翌朝、木の葉がみんな散って、庭は冬の景色です。
<ピエロのカーテン>1986年初出
ピエロが、おばあさんのつくったカーテンをのぼって、金色、銀色、すきとおった青、もえているような星をとってきます。
<お正月のカーテン>1987年初出
洗濯機のなかで、ぐるぐるまわされたり、ぎゅうぎゅうしぼられたりしたら、生きていけませんというカーテンの注文で、手洗いでお正月の準備をします。
<雪の日の小さなカーテン>1987年初出
ねずみが結婚式にかぶったレースのベールをつかって、カーテンをつくります。ねずみのおばあさんがお礼に作ってくれたのは、親指さきくらいの針さし。

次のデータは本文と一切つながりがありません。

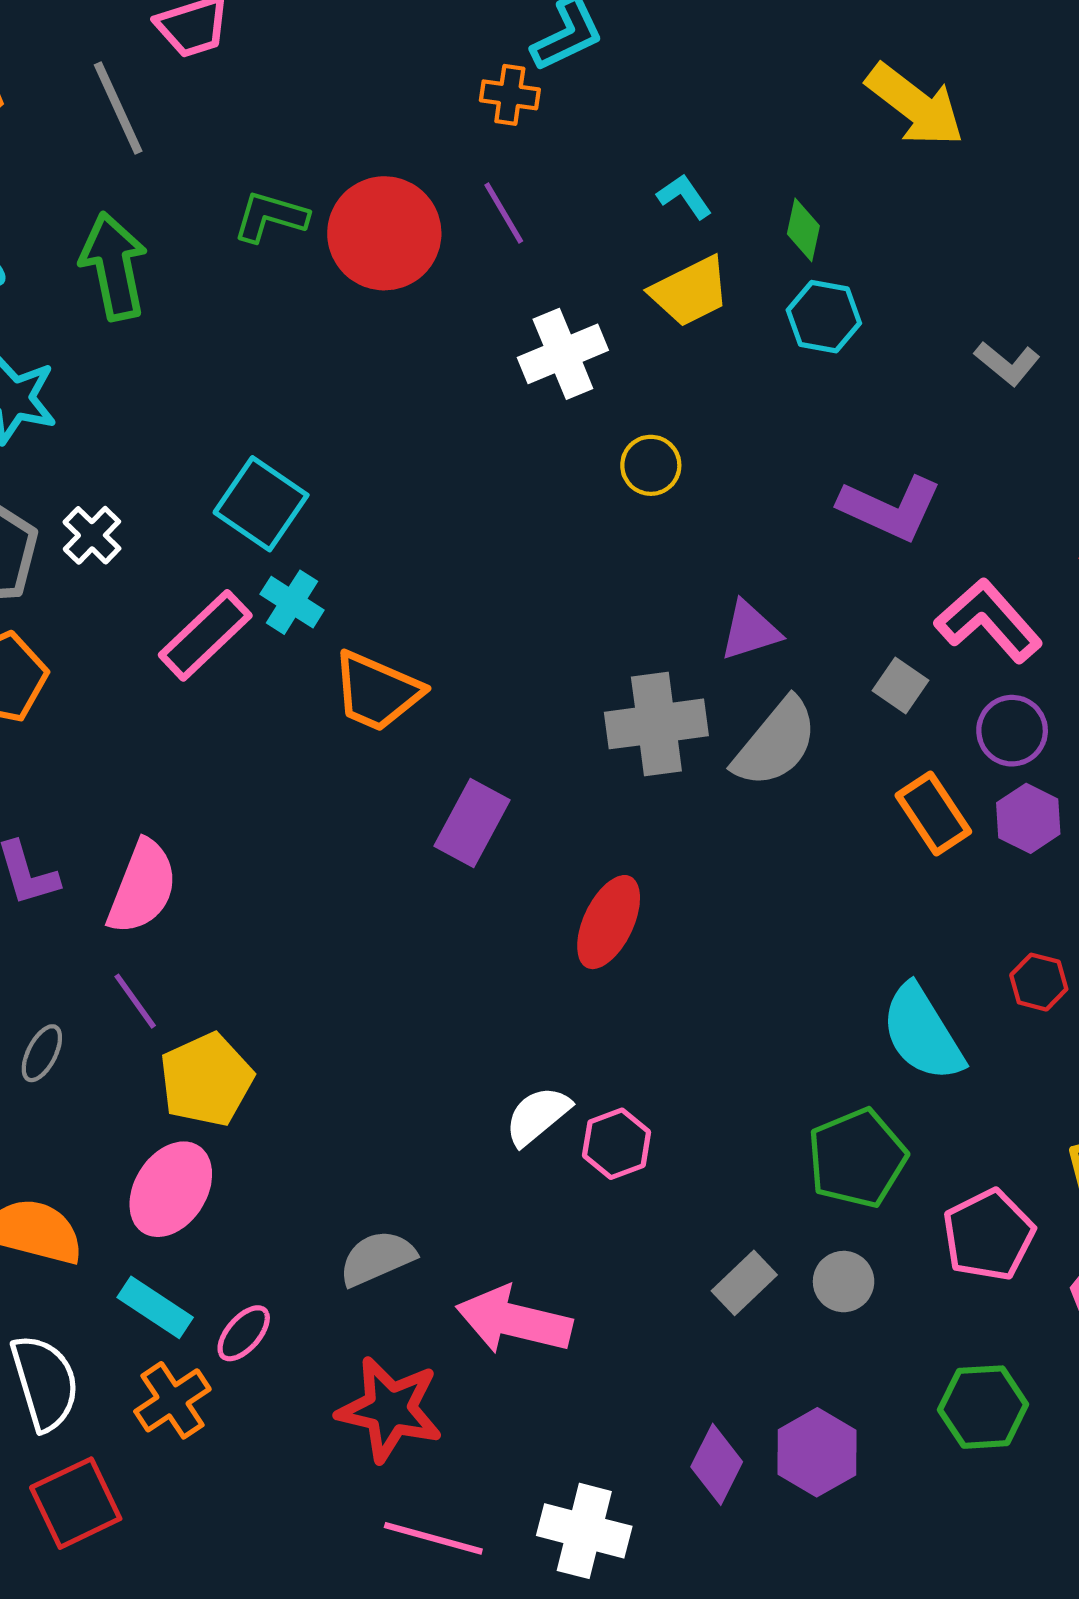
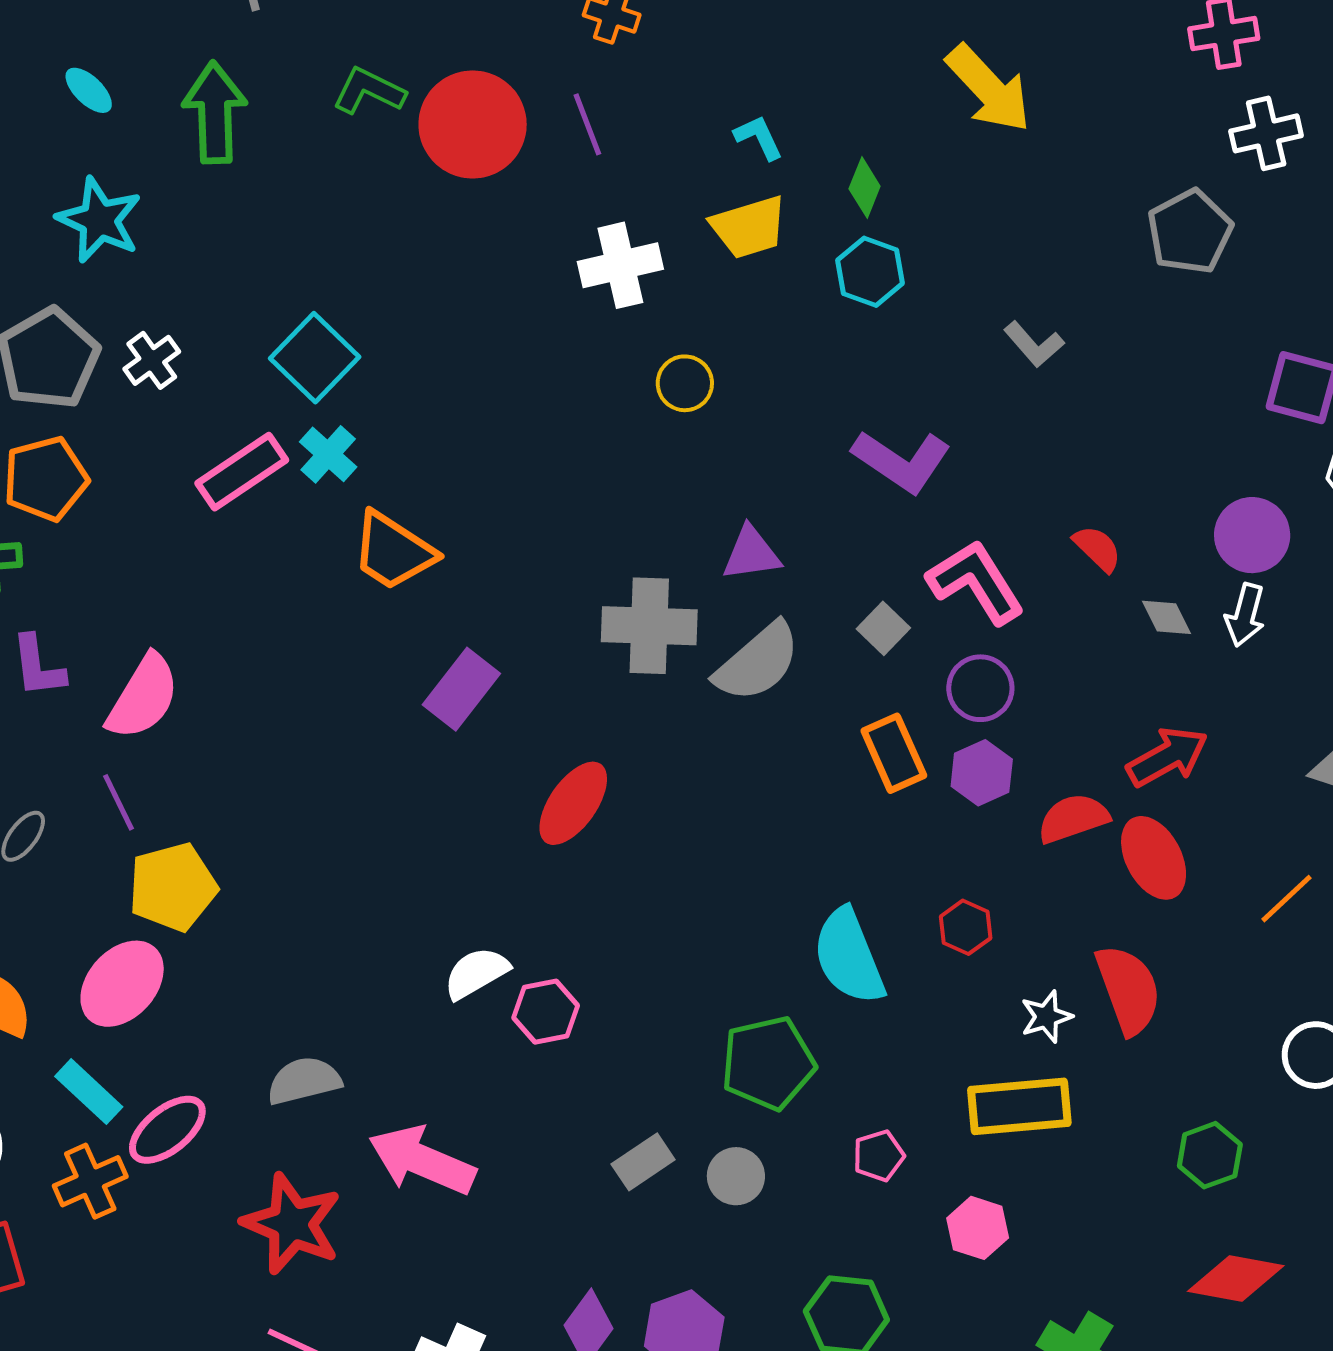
pink pentagon: (988, 1235) -> (879, 1156), size x0.6
pink ellipse: (244, 1333) -> (167, 1130), size x1.4

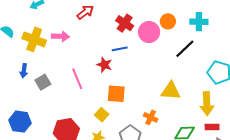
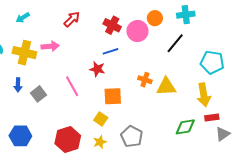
orange cross: (151, 117) -> (145, 80), moved

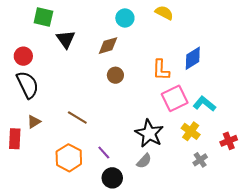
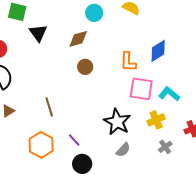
pink square: (175, 98) -> (141, 89), turned 35
brown line: (77, 118) -> (49, 107), turned 42
yellow cross: (191, 131) -> (156, 120), turned 30
gray semicircle: (144, 161) -> (123, 150), moved

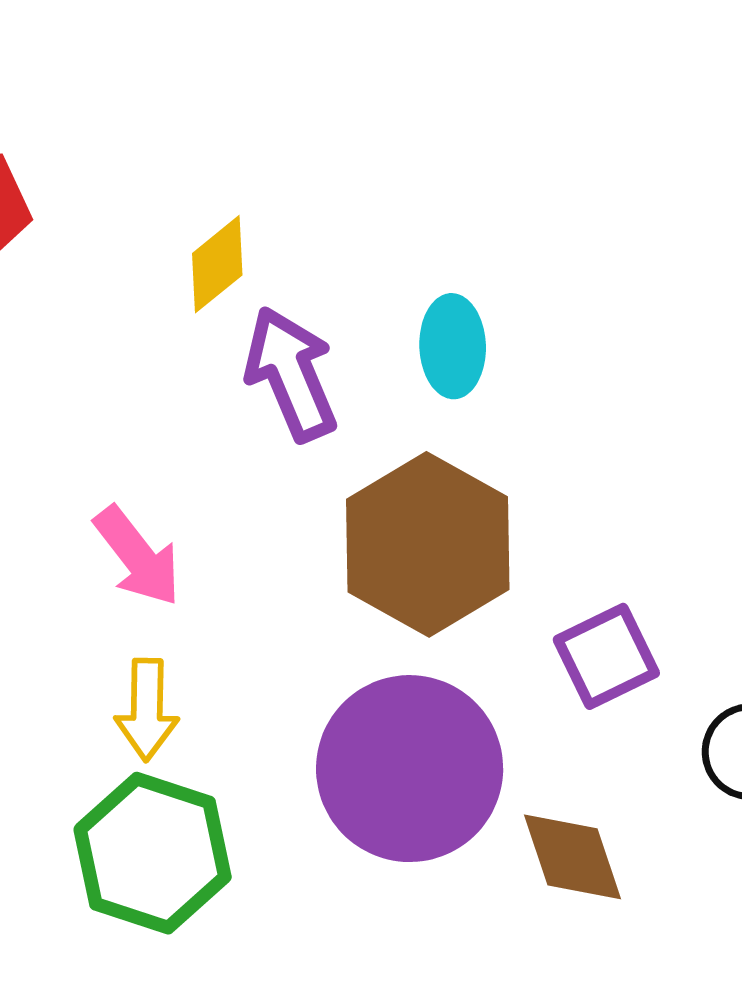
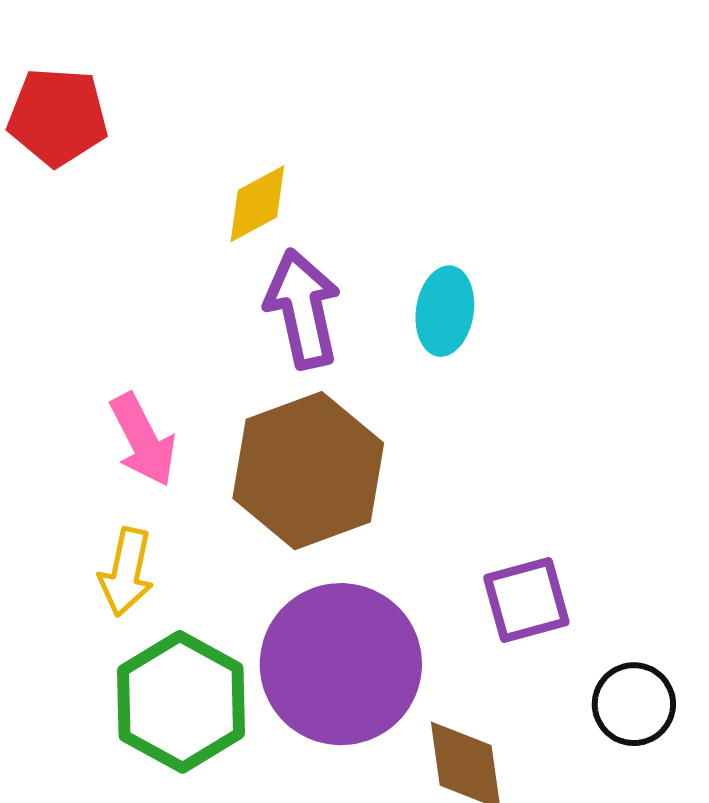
brown hexagon: (428, 544) -> (308, 471), moved
green hexagon: (153, 853) -> (181, 702), moved

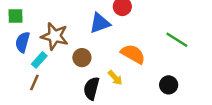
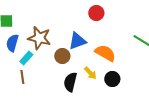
blue triangle: (100, 23) -> (77, 41), moved
brown line: (34, 83) -> (22, 77), turned -32
black circle: (169, 85) -> (112, 79), moved

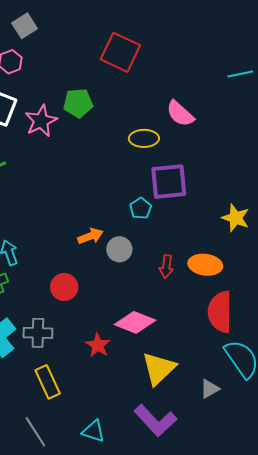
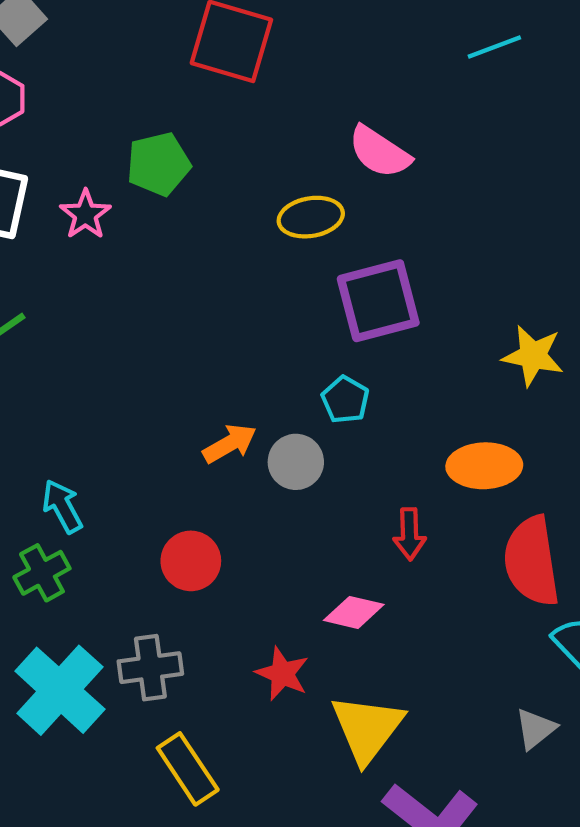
pink star: (41, 121) -> (85, 214), size x0.7
cyan pentagon: (141, 208) -> (345, 400), moved
red arrow: (166, 267) -> (410, 534), moved
pink diamond: (135, 322) -> (354, 612), size x0.7
yellow triangle: (159, 368) -> (367, 728), moved

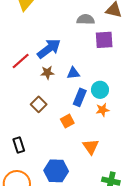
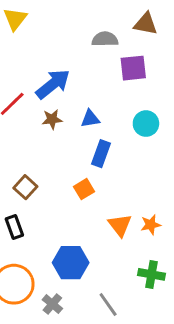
cyan circle: (100, 90) -> (146, 124), moved
brown square: (39, 104) -> (25, 187), moved
orange star: (103, 110) -> (151, 225), moved

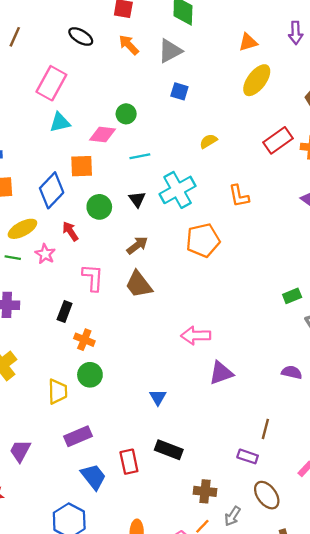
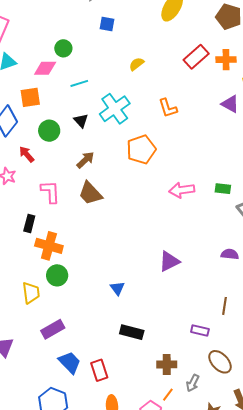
green rectangle: (292, 296) -> (223, 189), turned 35
pink arrow: (196, 336) -> (182, 190), moved
orange cross: (84, 340) -> (49, 246), size x1.5
brown line: (265, 429) -> (225, 306), moved
red rectangle: (129, 462) -> (99, 370), moved

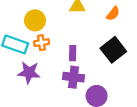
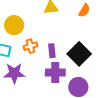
orange cross: (41, 43) -> (30, 46), moved
black square: (113, 50) -> (79, 54), moved

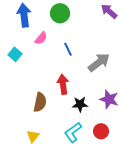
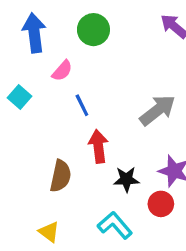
blue line: (68, 49) -> (82, 105), moved
red circle: (101, 131) -> (161, 204), moved
cyan L-shape: (73, 132) -> (115, 225), turned 85
yellow triangle: (33, 136) -> (49, 232), turned -32

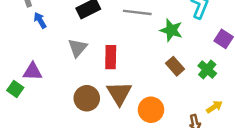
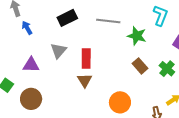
purple triangle: (33, 72) -> (31, 65), moved
brown triangle: (119, 93) -> (85, 80), moved, size x0.7
brown circle: (87, 98) -> (31, 99), moved

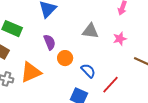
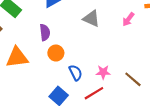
gray triangle: (90, 31) -> (91, 19), moved
pink star: (120, 39) -> (103, 72), moved

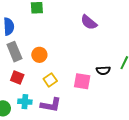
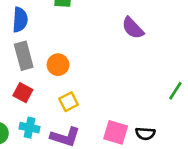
black semicircle: (103, 70) -> (145, 134), moved
pink square: (82, 81) -> (116, 132), moved

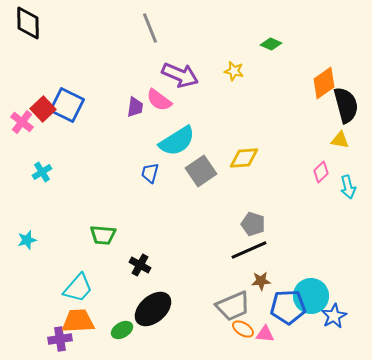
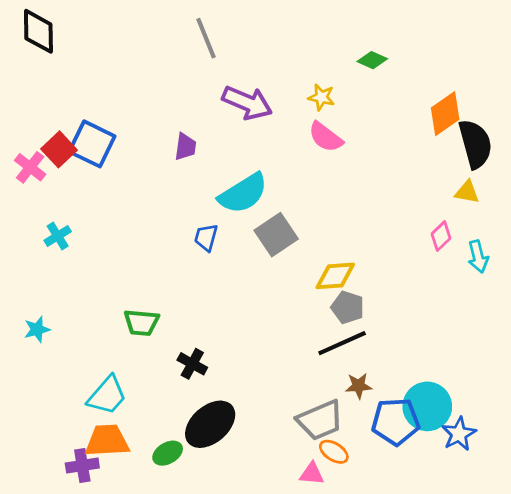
pink semicircle: (159, 100) -> (326, 137), moved
yellow diamond: (244, 158) -> (335, 276), moved
pink triangle: (265, 334) -> (312, 474), moved

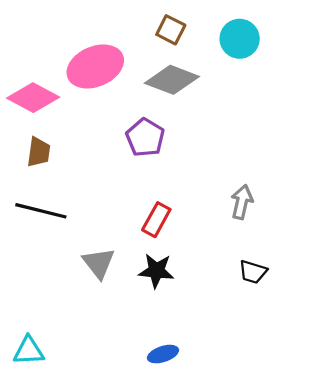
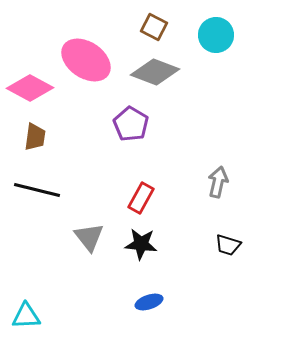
pink ellipse: (95, 66) -> (86, 60), turned 57
blue ellipse: (163, 354) -> (149, 302), moved

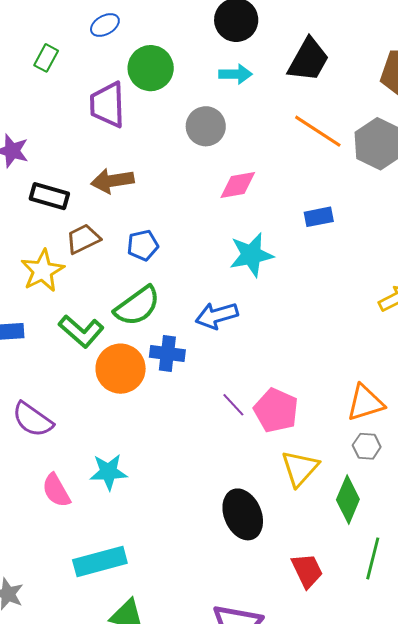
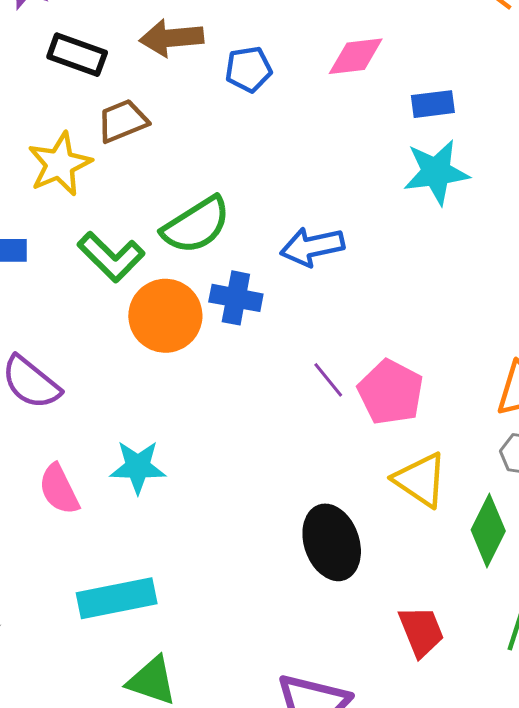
blue rectangle: (319, 217) -> (433, 104), moved
blue pentagon: (143, 245) -> (248, 69), moved
cyan star: (251, 255) -> (436, 172), moved
yellow triangle: (300, 468) -> (420, 480), turned -42

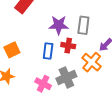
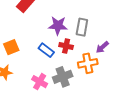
blue rectangle: (48, 51) -> (46, 50), turned -63
orange cross: (92, 62) -> (88, 63), turned 36

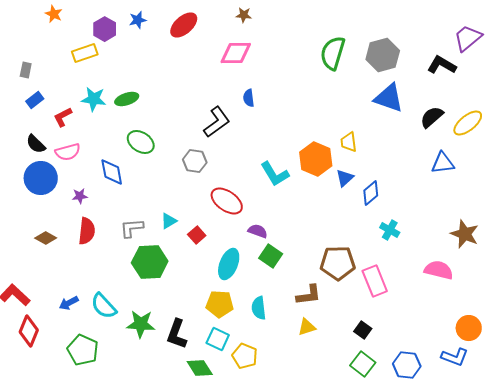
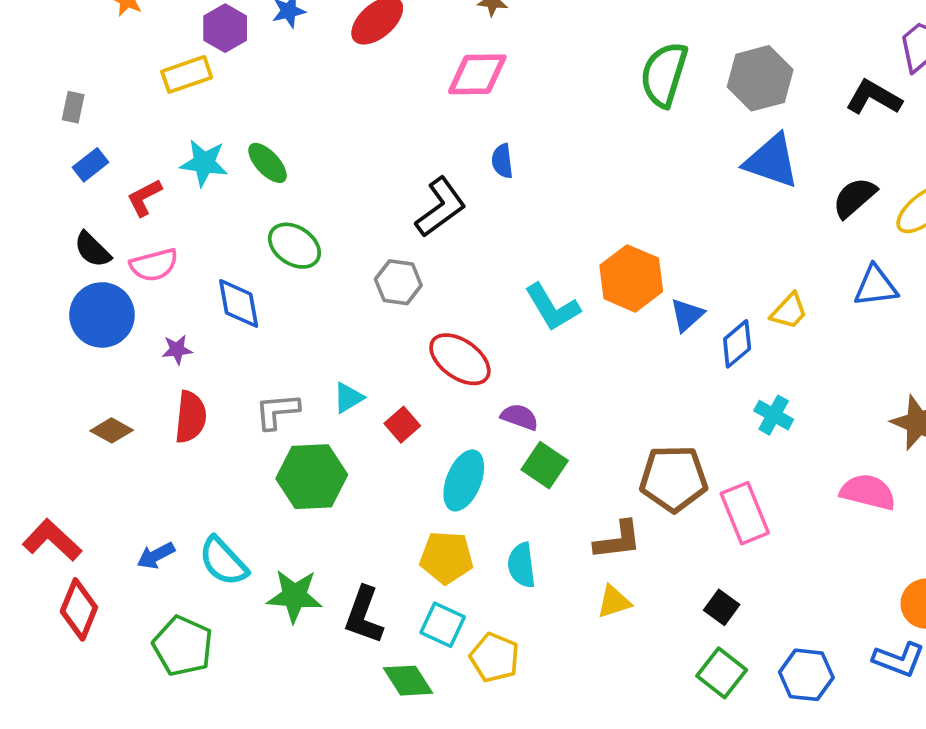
green ellipse: (127, 99) -> (268, 163), turned 65
yellow trapezoid: (349, 142) -> (789, 311), moved, turned -130

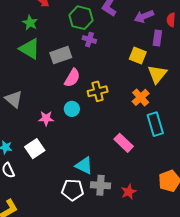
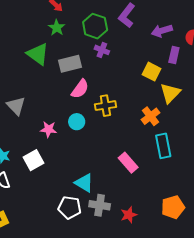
green star: (30, 23) -> (57, 28), moved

ぬかがはいっている針さしをつかうと、針はけっしてさびないし、ぬってもぬってもつかれない針さしです。
<春風のカーテン>1987年初出
赤ちゃんが生まれてはじめて見るカーテンをつくてほしいと春の野原にそっくりのカーテンをつくります。
うめ、れんげ、なのはなのにおい、小鳥の声、小川の流れる音も聞こえてくるカーテンです。
四季とさまざまの色。そしてにおいや音の聞こえるカーテン。
不思議な世界にいざなってくれます。
女性ならではの繊細さがいっぱいのお話しです。
他の作品より少し短いので、語るにも適しているようです。